Title: Characterization of Groundwater Discharge to Hampton Harbor

Project Type: Research

Focus Categories: Groundwater, Non Point Pollution, Nutrients

Keywords: Thermal Infrared, Groundwater Discharge, Nutrient, Pollution, Coastal Management, Coastal, Estuary

Start Date: 03/01/2002

End Date: 02/28/2003

Federal Funds: $3,000

Non-Federal Matching Funds: $7,350

Congressional District:

Principal Investigator:
Thomas P. Ballestero
University of New Hampshire


This proposal seeks supplementary funds for an existing project to augment water quality analyses with two additional parameters: dissolved organic nitrogen and dissolved organic carbon. Nutrient loading of coastal waters from groundwater discharge is a significant problem that historically has been very difficult to quantify. Current research shows that groundwater may constitute as much as 40% of the total freshwater discharge into coastal waters and capable of carrying a significant nutrient load. The majority of existing research has focused on dissolved inorganic nitrogen, which we propose to compliment with dissolved organic nitrogen to get a more complete understanding of total nitrogen loading. Our research in coastal New Hampshire, using recent advances in thermal imagery and field techniques, indicates that groundwater is one of the dominant sources of dissolved inorganic nitrogen and on par with major tributaries. Coastal managers have the difficult task of identifying, prioritizing and mitigating coastal and estuarine contaminant sources. Regulators and resource managers must quantify each contaminant source in order to accurately determine nutrient loads. Recent advances in thermal infrared imagery provide an affordable tool with which to evaluate groundwater contamination. Contaminant loading estimates are an integral part of effective resource management allowing managers to prioritize efforts based on the size and relative importance of the source.
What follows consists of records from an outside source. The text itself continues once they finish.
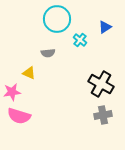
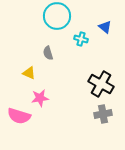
cyan circle: moved 3 px up
blue triangle: rotated 48 degrees counterclockwise
cyan cross: moved 1 px right, 1 px up; rotated 24 degrees counterclockwise
gray semicircle: rotated 80 degrees clockwise
pink star: moved 28 px right, 6 px down
gray cross: moved 1 px up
Tools that can simplify the increasingly complicated task of resource management for coastal managers are invaluable. In coastal areas where shallow unconfined aquifers predominate, significant flow occurs through transmissive materials (sands and gravels), discharging groundwater into coastal waters. The EPA has identified nonpoint sources such as underground storage tanks, septic systems, landfills, and agriculture lands as the primary sources of groundwater contamination. Thus, in coastal communities where these nonpoint sources are prevalent, groundwater may be transporting significant nutrient concentrations that contribute to the degradation of estuarine and coastal health. New methodologies to accurately assess contaminant loading from groundwater will improve the determination of nutrient loading and ultimately the protection and preservation of estuarine and coastal waters.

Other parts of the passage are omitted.